START Materials provided
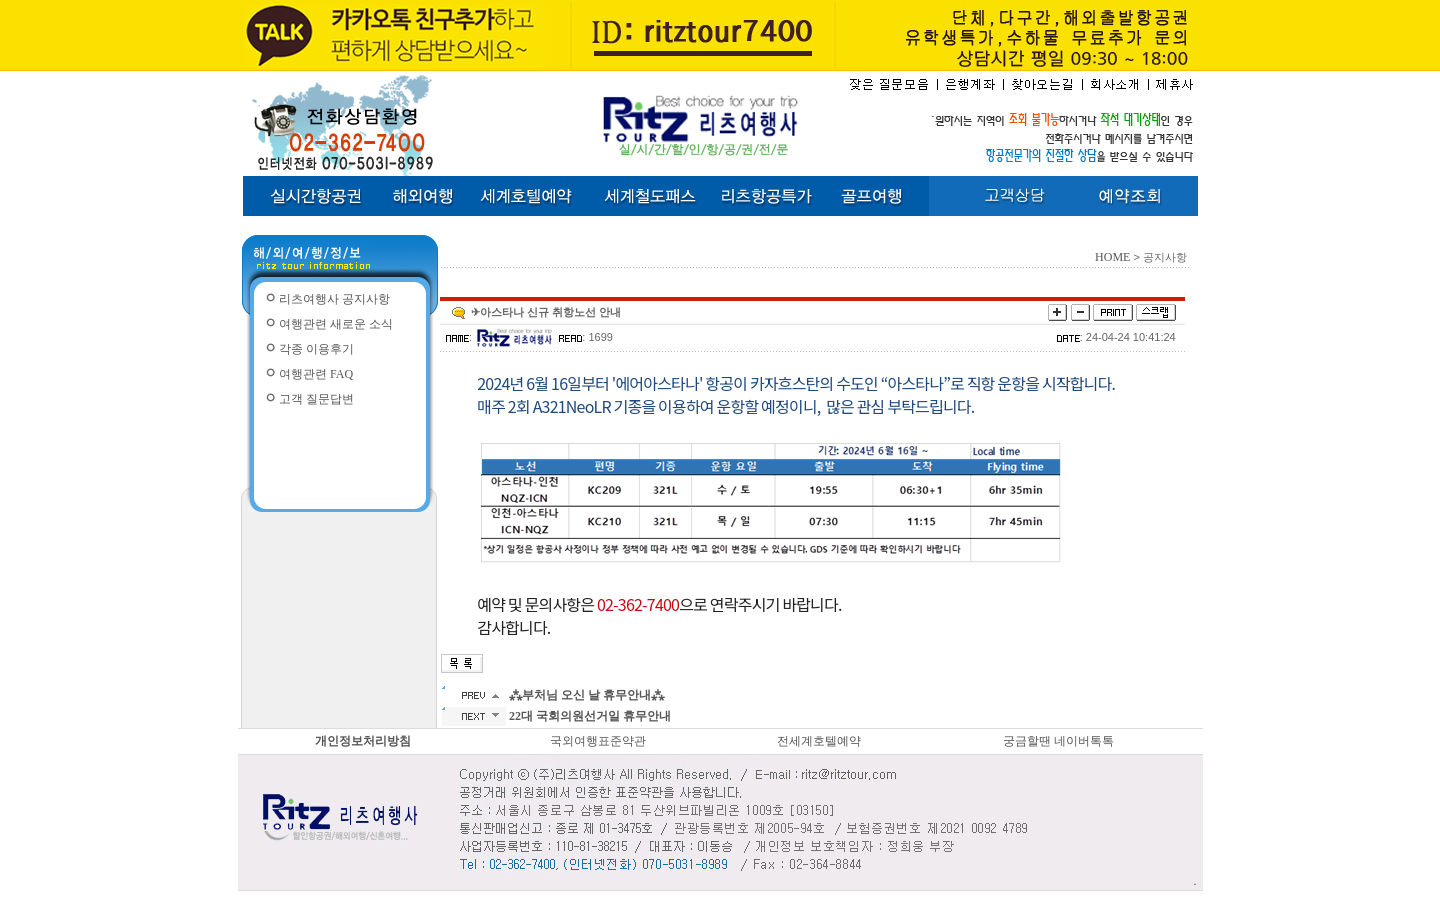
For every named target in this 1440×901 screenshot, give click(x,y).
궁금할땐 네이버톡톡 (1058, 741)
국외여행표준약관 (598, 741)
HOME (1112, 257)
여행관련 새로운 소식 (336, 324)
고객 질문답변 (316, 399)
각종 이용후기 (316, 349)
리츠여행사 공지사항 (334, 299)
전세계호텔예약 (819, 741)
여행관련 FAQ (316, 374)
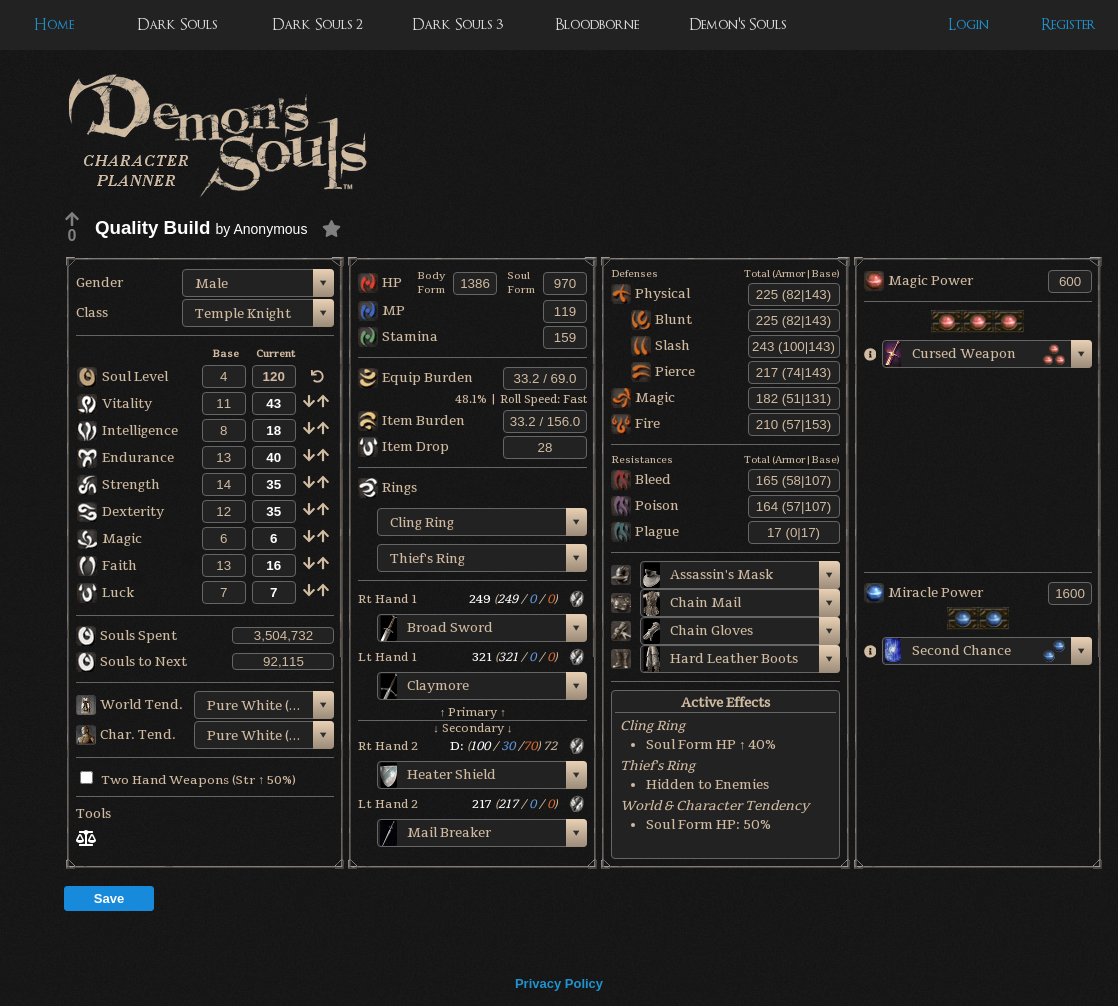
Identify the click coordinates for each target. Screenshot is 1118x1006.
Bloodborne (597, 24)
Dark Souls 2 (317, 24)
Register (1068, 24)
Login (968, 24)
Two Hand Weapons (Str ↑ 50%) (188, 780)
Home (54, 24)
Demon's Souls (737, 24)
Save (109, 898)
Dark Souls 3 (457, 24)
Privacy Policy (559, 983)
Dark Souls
END Materials provided
▸ **Description of the task**: Among the entries, how many lines hold the word "click"? Please answer with only that number.

▸ **Answer box**: 2